Former mayor and current University of Baltimore President Kurt L. Schmoke wants the school to appeal to more military veterans.

Many people who went into the military expecting to have 20-year careers are being discharged sooner than expected due to downsizing, said Schmoke, whose formal investiture as university president is scheduled for Tuesday.

Many of those veterans will want to go back to school, and the university is planning to make itself as inviting as possible for them.

“We think we’re a perfect fit for those folks,” Schmoke said. “[They’re] more comfortable in a classroom with a wide range of ages.”

The average age for undergraduates at the university is 28, so veterans returning to or just beginning their college educations won’t find themselves in classes dominated by 18-year-olds, Schmoke said.

There’s also a support structure in place at the university that specifically caters to former military members.

Two years ago, university alum Bob Parsons, a Vietnam veteran and founder of, made a three-year, $1 million grant to fund a veterans center on the university’s campus, said Frank LePage, coordinator of the veterans center.

About 240 of the university’s 6,400 students are self-identified veterans receiving post-9/11 GI benefits, LePage said. Schmoke said the school could easily double its number of student veterans within about two years.

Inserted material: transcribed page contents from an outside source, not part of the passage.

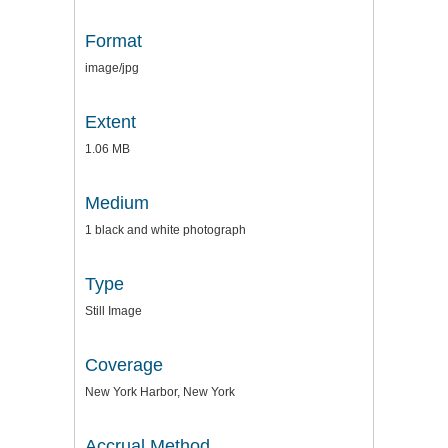
Format
image/jpg
Extent
1.06 MB
Medium
1 black and white photograph
Type
Still Image
Coverage
New York Harbor, New York
Accrual Method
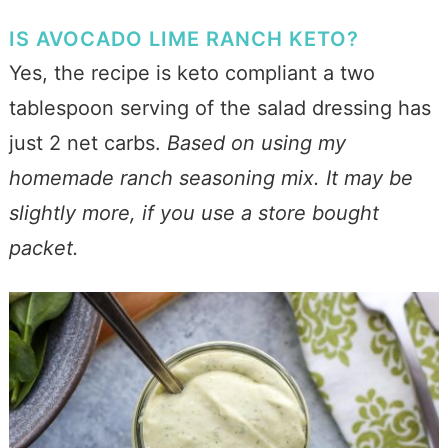
IS AVOCADO LIME RANCH KETO?
Yes, the recipe is keto compliant a two
tablespoon serving of the salad dressing has
just 2 net carbs.
Based on using my
homemade ranch seasoning mix. It may be
slightly more, if you use a store bought
packet.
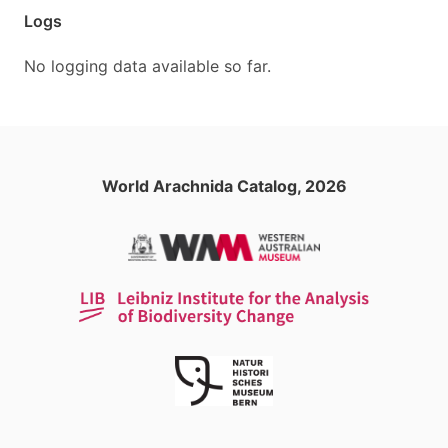
Logs
No logging data available so far.
World Arachnida Catalog, 2026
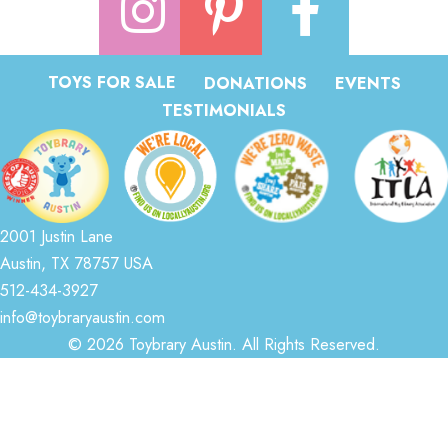
TOYS FOR SALE
DONATIONS
EVENTS
TESTIMONIALS
2001 Justin Lane
Austin, TX 78757 USA
512-434-3927
info@toybraryaustin.com
© 2026 Toybrary Austin. All Rights Reserved.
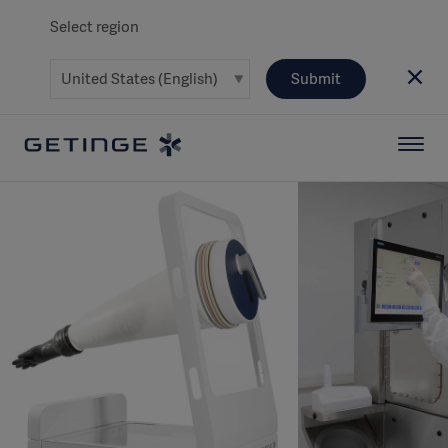
Select region
Submit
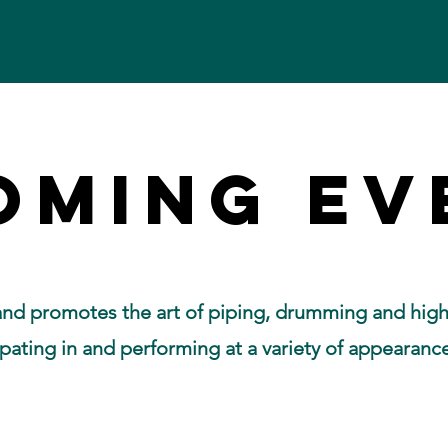
OMING EV
OMING EV
nd promotes the art of piping, drumming and high
pating in and performing at a variety of appearanc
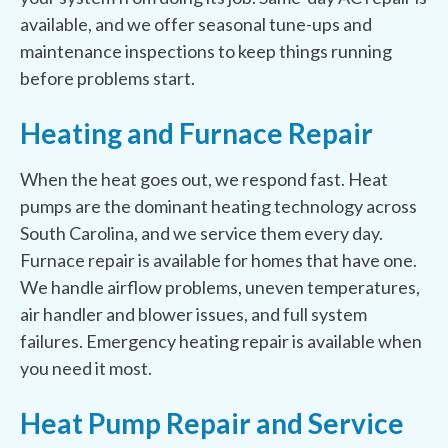
available, and we offer seasonal tune-ups and
maintenance inspections to keep things running
before problems start.
Heating and Furnace Repair
When the heat goes out, we respond fast. Heat
pumps are the dominant heating technology across
South Carolina, and we service them every day.
Furnace repair is available for homes that have one.
We handle airflow problems, uneven temperatures,
air handler and blower issues, and full system
failures. Emergency heating repair is available when
you need it most.
Heat Pump Repair and Service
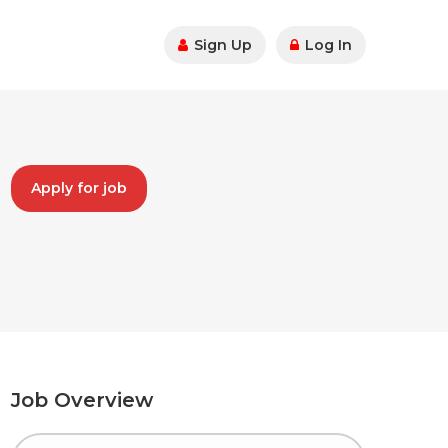
Sign Up
Log In
Apply for job
Job Overview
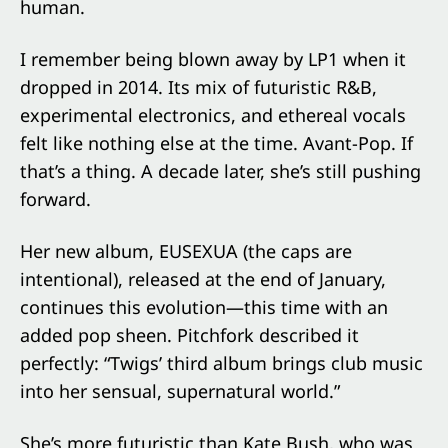
human.
I remember being blown away by LP1 when it
dropped in 2014. Its mix of futuristic R&B,
experimental electronics, and ethereal vocals
felt like nothing else at the time. Avant-Pop. If
that’s a thing. A decade later, she’s still pushing
forward.
Her new album, EUSEXUA (the caps are
intentional), released at the end of January,
continues this evolution—this time with an
added pop sheen. Pitchfork described it
perfectly: “Twigs’ third album brings club music
into her sensual, supernatural world.”
She’s more futuristic than Kate Bush, who was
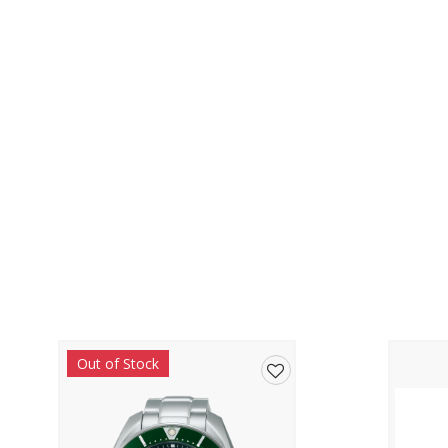
Out of Stock
Add
to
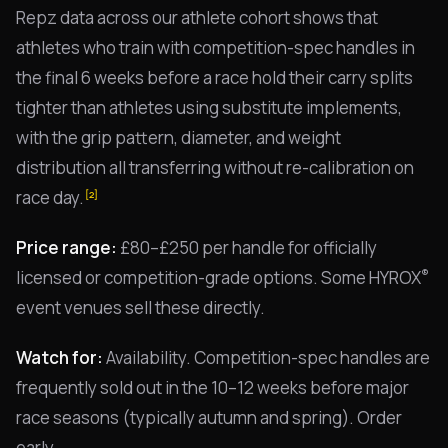
Repz data across our athlete cohort shows that
athletes who train with competition-spec handles in
the final 6 weeks before a race hold their carry splits
tighter than athletes using substitute implements,
with the grip pattern, diameter, and weight
distribution all transferring without re-calibration on
race day.
[2]
Price range:
£80–£250 per handle for officially
®
licensed or competition-grade options. Some HYROX
event venues sell these directly.
Watch for:
Availability. Competition-spec handles are
frequently sold out in the 10–12 weeks before major
race seasons (typically autumn and spring). Order
early.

The continued draw-down of U.S. Army troops will create a “huge outpouring” of service members, many of whom will be looking to continue their education, said LePage, an Army veteran who later worked for the Department of Homeland Security.

The center’s physical location includes several computer workstations, a kitchenette and a small conference rooms where students often work on group projects, LePage said. A small staff is also on-hand to direct student veterans to other resources on campus, such as tutoring or help organizing their study habits, he said.

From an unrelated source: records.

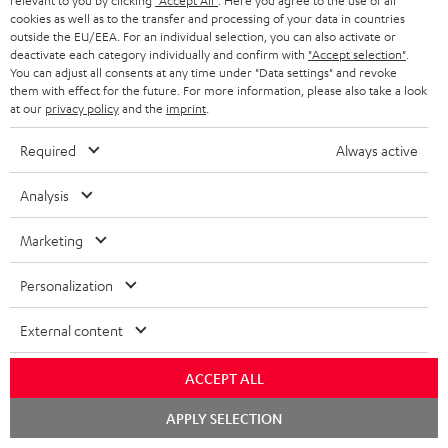
relevant to you by clicking
"Accept All"
. Here you agree to the use of all
k
y
t
t
cookies as well as to the transfer and processing of your data in countries
s
outside the EU/EEA. For an individual selection, you can also activate or
a
h
deactivate each category individually and confirm with
"Accept selection"
.
.
You can adjust all consents at any time under "Data settings" and revoke
i
e
them with effect for the future. For more information, please also take a look
t
l
g
Risk-free 8-week trial
at our
privacy policy
and the
imprint
.
i
s
u
Required
Always active
t
Free return shipping
a
l
Analysis
r
In-house customer service
e
a
Marketing
_
More than 45 years of expertise
n
h
Personalization
t
i
e
External content
d
e
d
ACCEPT ALL
e
Chat
APPLY SELECTION
Teufel Blog
n
starten
Audio technology, HiFi trends, tips & tricks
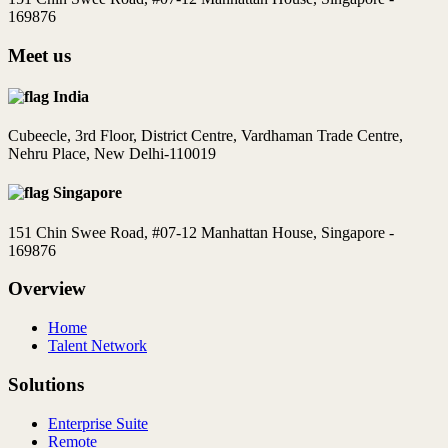
169876
Meet us
India
Cubeecle, 3rd Floor, District Centre, Vardhaman Trade Centre,
Nehru Place, New Delhi-110019
Singapore
151 Chin Swee Road, #07-12 Manhattan House, Singapore -
169876
Overview
Home
Talent Network
Solutions
Enterprise Suite
Remote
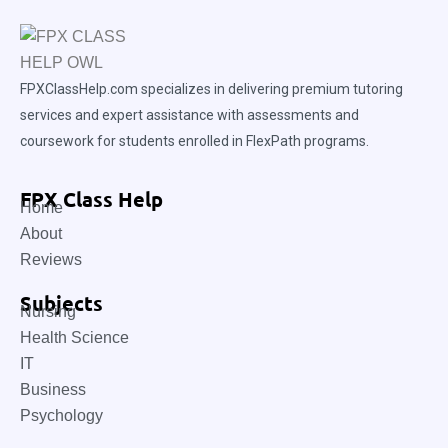
FPXClassHelp.com specializes in delivering premium tutoring
services and expert assistance with assessments and
coursework for students enrolled in FlexPath programs.
FPX Class Help
Home
About
Reviews
Subjects
Nursing
Health Science
IT
Business
Psychology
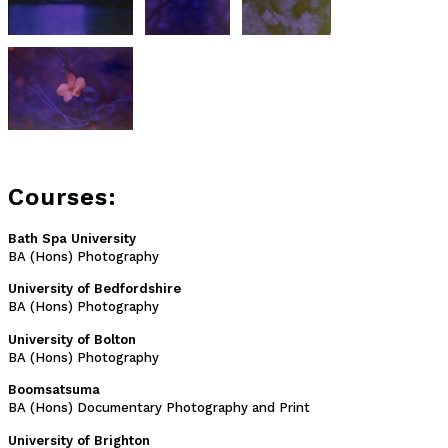
Courses:
Bath Spa University
BA (Hons) Photography
University of Bedfordshire
BA (Hons) Photography
University of Bolton
BA (Hons) Photography
Boomsatsuma
BA (Hons) Documentary Photography and Print
University of Brighton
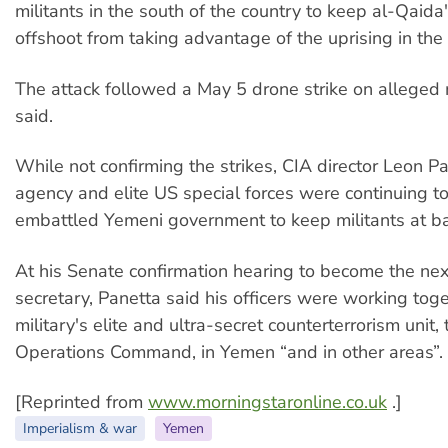
militants in the south of the country to keep al-Qaid
offshoot from taking advantage of the uprising in the 
The attack followed a May 5 drone strike on alleged m
said.
While not confirming the strikes, CIA director Leon Pa
agency and elite US special forces were continuing t
embattled Yemeni government to keep militants at ba
At his Senate confirmation hearing to become the ne
secretary, Panetta said his officers were working tog
military's elite and ultra-secret counterterrorism unit, 
Operations Command, in Yemen “and in other areas”.
[Reprinted from
www.morningstaronline.co.uk
.]
Imperialism & war
Yemen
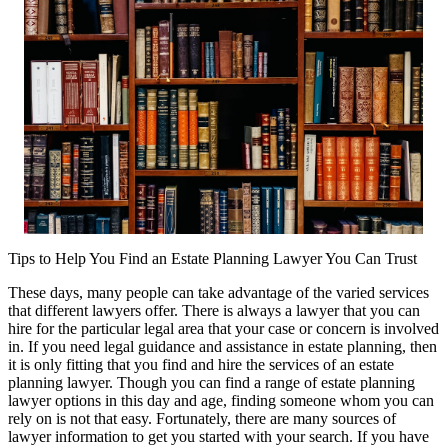
Tips to Help You Find an Estate Planning Lawyer You Can Trust
These days, many people can take advantage of the varied services
that different lawyers offer. There is always a lawyer that you can
hire for the particular legal area that your case or concern is involved
in. If you need legal guidance and assistance in estate planning, then
it is only fitting that you find and hire the services of an estate
planning lawyer. Though you can find a range of estate planning
lawyer options in this day and age, finding someone whom you can
rely on is not that easy. Fortunately, there are many sources of
lawyer information to get you started with your search. If you have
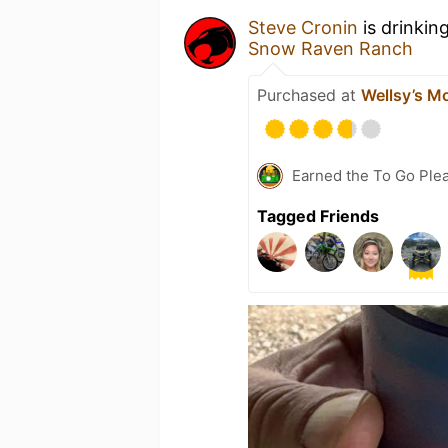
Steve Cronin
is drinkin
Snow Raven Ranch
Purchased at
Wellsy’s M
Earned the To Go Plea
Tagged Friends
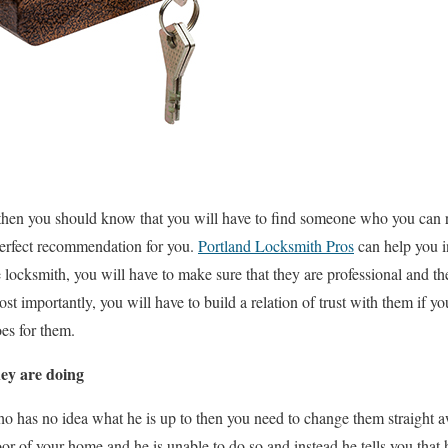
 then you should know that you will have to find someone who you can rea
perfect recommendation for you.
Portland Locksmith Pros
can help you i
 locksmith, you will have to make sure that they are professional and the
 importantly, you will have to build a relation of trust with them if 
es for them.
ey are doing
o has no idea what he is up to then you need to change them straight a
r of your home and he is unable to do so and instead he tells you that he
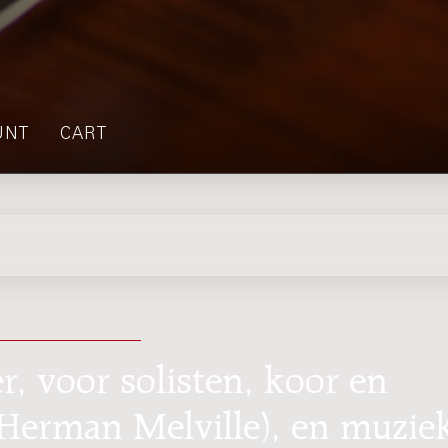
UNT
CART
, voor solisten, koor en
r Herman Melville), en muzie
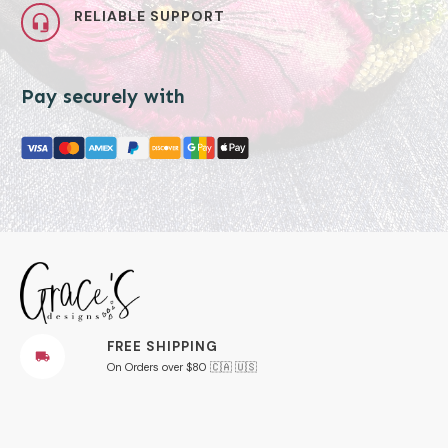
RELIABLE SUPPORT
Pay securely with
FREE SHIPPING
On Orders over $80 🇨🇦 🇺🇸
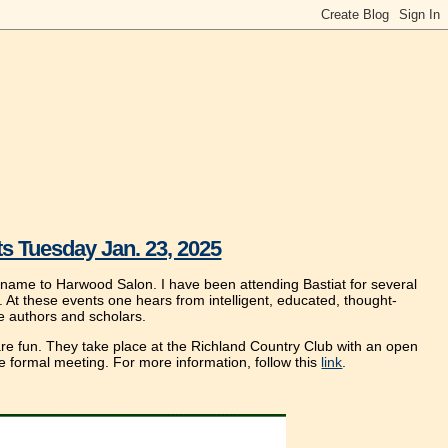
s Tuesday Jan. 23, 2025
 name to Harwood Salon. I have been attending Bastiat for several
 At these events one hears from intelligent, educated, thought-
e authors and scholars.
 are fun. They take place at the Richland Country Club with an open
he formal meeting. For more information, follow this
link
.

“They really like to come here,” LePage said. “Veterans like to have a place for them.”

In the fall, the center plans to begin offering a peer-mentoring program, which would pair incoming student veterans with students or alumni who are also veterans to serve as coaches to help the new students adjust to university life, and an academic early-alert program, which would notify officials if student veterans begin having trouble with their coursework so they can receive support, LePage said.

The center is also trying to develop an internship program for student veterans that they could hopefully translate into permanent work once they graduate, LePage said.

Parsons has indicated he’s willing to expand the veterans center, Schmoke said.

Schmoke became president of the university in July, replacing Robert L. Bogomolny, who served as president since 2002. Schmoke was mayor of Baltimore from 1987 to 1999 and dean of the Howard University School of Law from 2003 to 2012.

In addition to attracting more veterans, Schmoke said he also wants to increase the university’s endowment to $100 million by 2025, about double what it is now, and is likely to start a five-year fundraising push in 2020. The university’s leading donors include Parson and Peter G. Angelos, each of whom gave more than $1 million to the University of Baltimore Foundation in fiscal 2014, according to a foundation report.

The university has about 60,000 living alumni, and the foundation is working to identify new, major donor prospects, Schmoke said.

University officials flirted with the idea of doing away with the schools four-year undergraduate program last fall, but ultimately decided the seven-year-old program should remain.

Instead, the school should be targeting its admissions efforts to the specific programs it offers, such as its business and law schools, rather than trying to compete with schools that have a full range of programs such as the University of Maryland, College Park, Schmoke said.